As a student, there’s a tendency to focus so hard on accumulating and strengthening skills that you forget why we’re doing it. The point of learning to paint is not just to be a good painter.
“Wait, what?” you might be thinking. “Being a good painter isn’t the point?!”
No. Do you want to be good at painting? Yes, but that is not the end goal. You are trying to be a good painter so that your paintings communicate something. So that you can evoke emotions. So that you can understand a client’s problem and solve it.
Most of the students who sign up for my class want to paint for Magic: the Gathering. Many of us, after setting that goal as our dream job, start to think of it as a sign of our worthiness. We aim to strengthen our portfolios to prove we are good enough to paint a Magic card.
As students with the mindset of showing we are good enough, we tend to try to make each painting into the best painting we can do. What subject matter is the best? How can we most effectively showcase our skills? All our accumulated skills! In one piece simultaneously!! Maybe we have gotten an assignment from a client or teacher, and the description is so simple we want to add to it. Or maybe the prompt captures our imagination and we run away with it, iterating and expanding on the idea and trying to create multiple portfolio pieces on the side. Or maybe we have a worldbuilding or writing project and want to make one illustration that sums up the whole. Entire. UNIVERSE.
The doubt creeps in. What if what we’ve started on is actually not the best idea? What if we have new ideas halfway through? Surely they’re better. What if we’ve done really well at an unrelated study, and want to bring the new skill into this piece somehow? What if we need to get better at something before we feel ready to complete this piece? Students often falter and start over halfway through, only to do so again and again.
This is how we end up with piles of studies and half-started ideas, blown deadlines, and frustrated teachers and clients.
There’s a time and place for practice and challenge for its own sake. In a class? Yes, depending on where you are in your development. But in your portfolio and your client work? Let’s think about it.
Returning to the topic of Magic: the Gathering: MtG is not a gallery. It’s not an illustration annual. They aren’t just looking for good painters. Magic is a game, and a Magic illustration has a very specific and intricate job to do.

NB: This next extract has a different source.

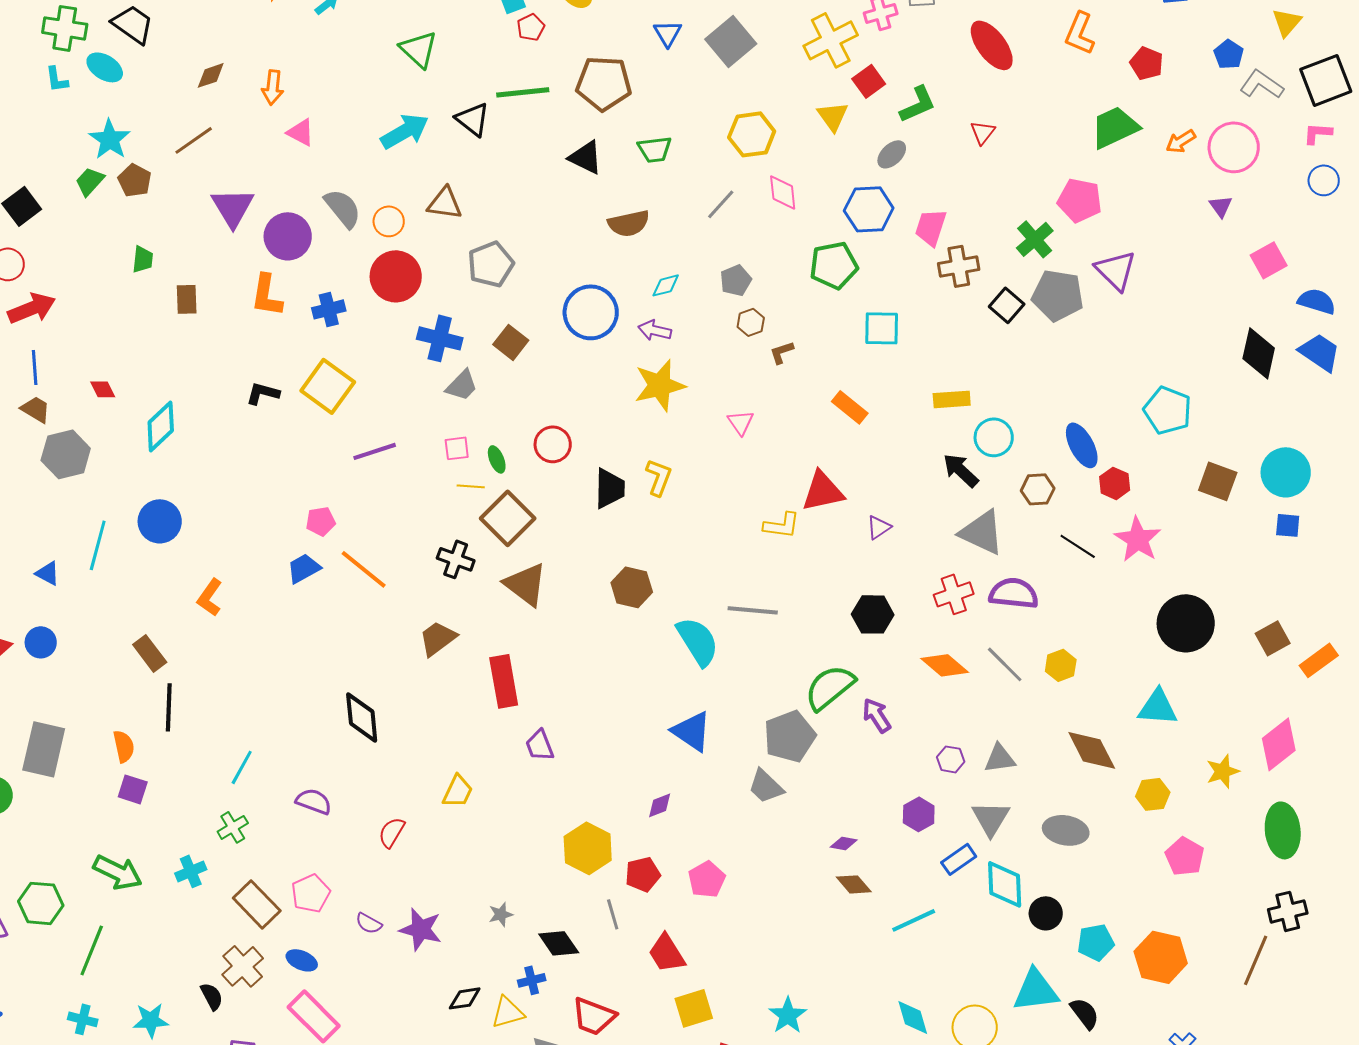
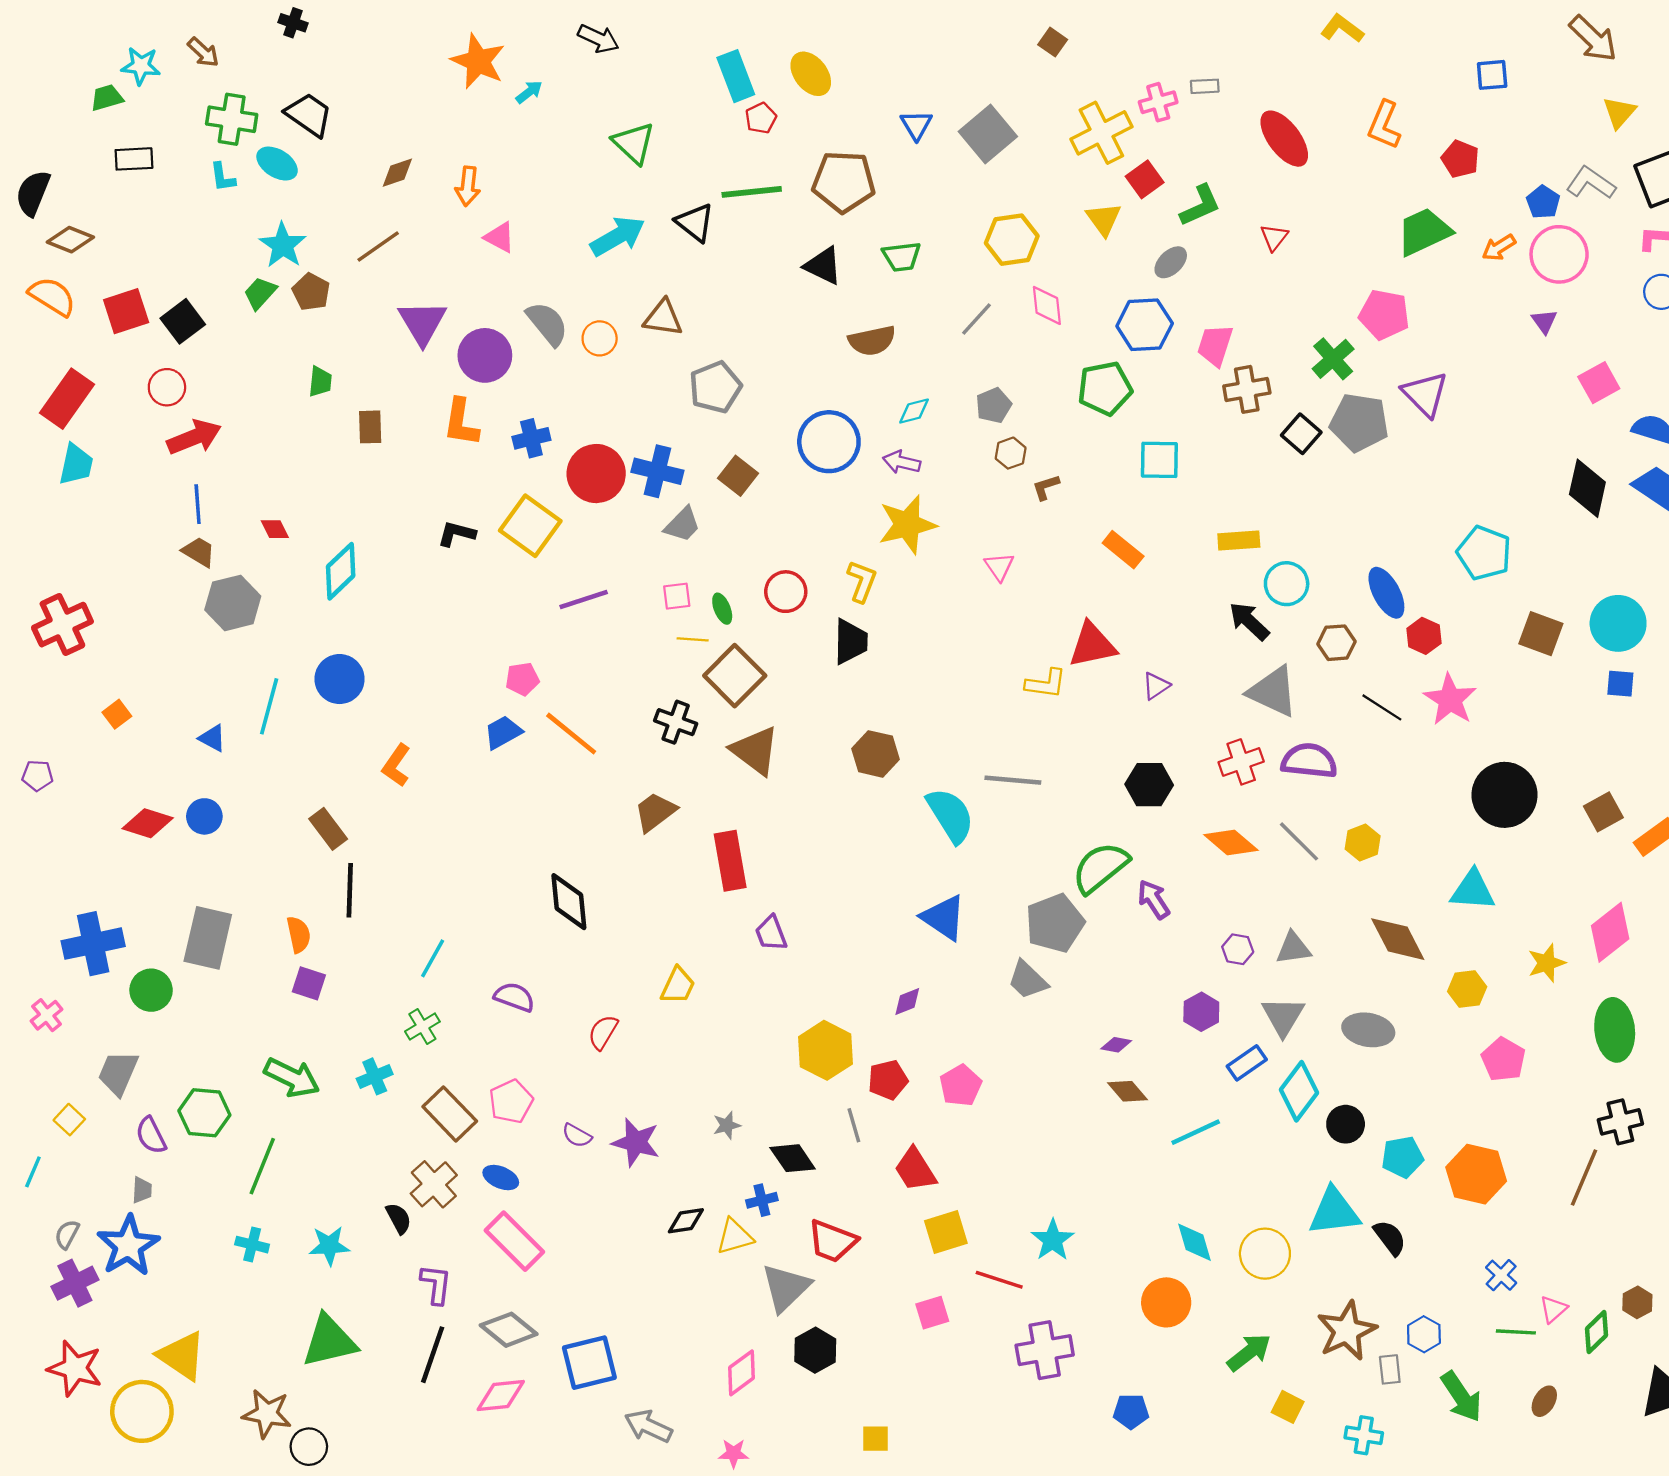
blue pentagon: (1229, 54) -> (1543, 202), moved
red circle: (396, 276) -> (596, 474), moved
yellow L-shape: (659, 477) -> (862, 581), moved
cyan diamond: (1005, 884) -> (1299, 1091), turned 39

Think about how the game is played. Every card affects the parameters of the game. There is text on the card that explains what it does, but the player does not usually have time to reach over and pick up the opponent’s card to read it. This is where the illustration becomes essential: it needs to identify the card to the opposing player– one inch tall, upside-down, and across a table. Many players memorize multiple hundreds of cards’ mechanics based on the illustrations seen in this way.
The ideal Magic illustration needs to have a unique value pattern and clear silhouette to fulfill this purpose. It should express the emotional tone of the card mechanic – an attack card should look aggressive, a defensive card should look sturdy, a buffing card should look uplifting, etc.
If we approach a Magic card from a student mindset, and deviate from the prompt or add our own ideas, it is going to impede the use of the image for expediting gameplay.
To approach your goal of painting for Magic, or of painting for any client, you need to stop thinking like a student, and start thinking like a professional.
What is the purpose to the illustration? What does the client need to communicate to the viewer?
How will the illustration be viewed? If it will be seen small, or from a distance, then a clear and iconic silhouette is a must.
Is there space for you to showcase your abilities in this thought process? Of course! You will need to bring all the skills you’ve got in order to solve the client’s problem. Your existing set of skills are up to the task, or you wouldn’t have been hired.
Having a professional mindset is not the end of learning. It doesn’t mean getting rid of your curiosity or openness to experimentation or critique. It simply means understanding that you are not being hired to prove yourself.
You can set that all that weight down. It’s not about you. Your self worth does not need to hinge on every painting you do. You don’t need to find the best idea of all time or the best way to cram all of your skills into one piece.
A professional simply looks for an effective way to fulfill the needs of the prompt. That’s challenge enough, but it is a battle you can win.